Se faire la malle

// 24/04/2022

Par Catherine Colard


Cet été-là, nous revenions de Londres. Comme Tintin dans « L’Ile Noire », nous avions embarqué in-extremis sur la malle Ostende-Douvres-Ostende avec à nos trousses le lisse quotidien. Même que notre ferry se nommait « Prince Philip » et non plus « Prince Baudouin ». Je crois me souvenir que c’était alors l'une des dernières traversées pour cette énorme malle flottante brinqueballante à bord de laquelle tout passager un peu rock and rollé a vomi ses tripes une fois au moins. Godverdomme.

C’était le début de la fin des vacances. Des vacances incandescentes que nous prenions plaisir à étirer ensemble du bout des doigts comme un élastique à cheveux jusqu’à sa rupture dans un grand clac. 
S’en jeter un dernier en douce au café de la gare d’Ostende. Il est tôt et ce matin-là, de rares oiseaux prolongeaient, eux, la nuit. On pense à « Nighthawks » d’Edouard Hopper dans ce décor Art nouveau comme les affectionnait la chic et désuète Ostende. Le temps se serait-il arrêté ici ? Pause.

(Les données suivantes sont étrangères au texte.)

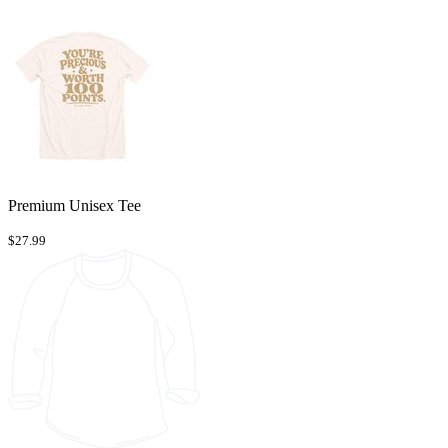
Premium Unisex Tee
$27.99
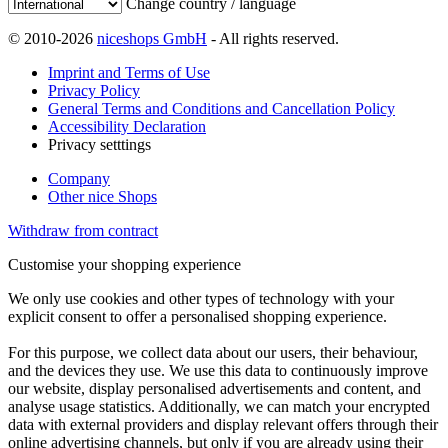
Change country / language
© 2010-2026
niceshops GmbH
- All rights reserved.
Imprint and Terms of Use
Privacy Policy
General Terms and Conditions and Cancellation Policy
Accessibility Declaration
Privacy setttings
Company
Other nice Shops
Withdraw from contract
Customise your shopping experience
We only use cookies and other types of technology with your
explicit consent to offer a personalised shopping experience.
For this purpose, we collect data about our users, their behaviour,
and the devices they use. We use this data to continuously improve
our website, display personalised advertisements and content, and
analyse usage statistics. Additionally, we can match your encrypted
data with external providers and display relevant offers through their
online advertising channels, but only if you are already using their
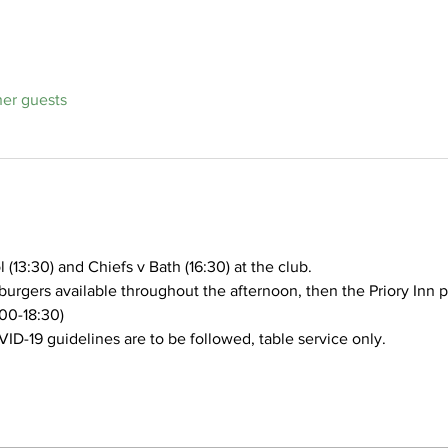
her guests
(13:30) and Chiefs v Bath (16:30) at the club.
burgers available throughout the afternoon, then the Priory Inn p
:00-18:30)
VID-19 guidelines are to be followed, table service only.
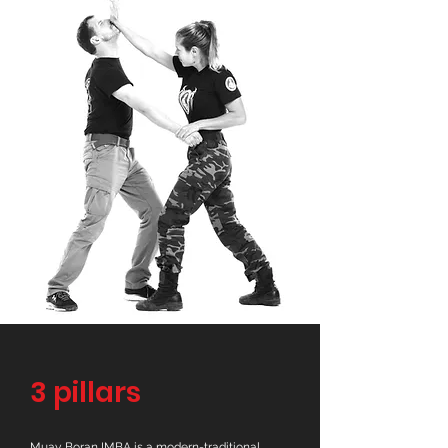
3 pillars
Muay Boran IMBA is a modern-traditional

Accoudé à la table voisine, le personnage le plus mystérieux du tableau. Un profil au scalpel, pensif, qu’oblitère une longue mèche de solo gigolo. Il semble interroger son verre à trouble fond mi-vide mi-plein mi-figue mi-raisin dans la lumière jaunâtre. Qu’attend-il ? Déserter le clair-obscur ? Se refaire la malle dans ce strict costume de dandy joliment fripé ? 


Plus tard, Oostende bonsoir. L'atmosphère est moins théâtrale. Plus cinématographique, dans l’intimité de ce wagon, face à face sur nos banquettes vertes autocollantes. Vers Bruxelles-Midi. Il est midi, précisément, le soleil allume des petits grains de sable dans ses grands yeux bleus d’enfant effervescent et sur nos jeunes peaux dorées par les bords de mer. Nous devisons de clochards de luxe et de chansons et rions avec gourmandise, bégayant de fatigue, entre deux paysages aussi flous que nous.
En un tour de tango, il a disparu derrière un nuage de poussière argentique, happé par le quai et, peut-être, un autre café de gare.


Bref. On a tous en nous quelque chose d’Arno ("comme le fleuve").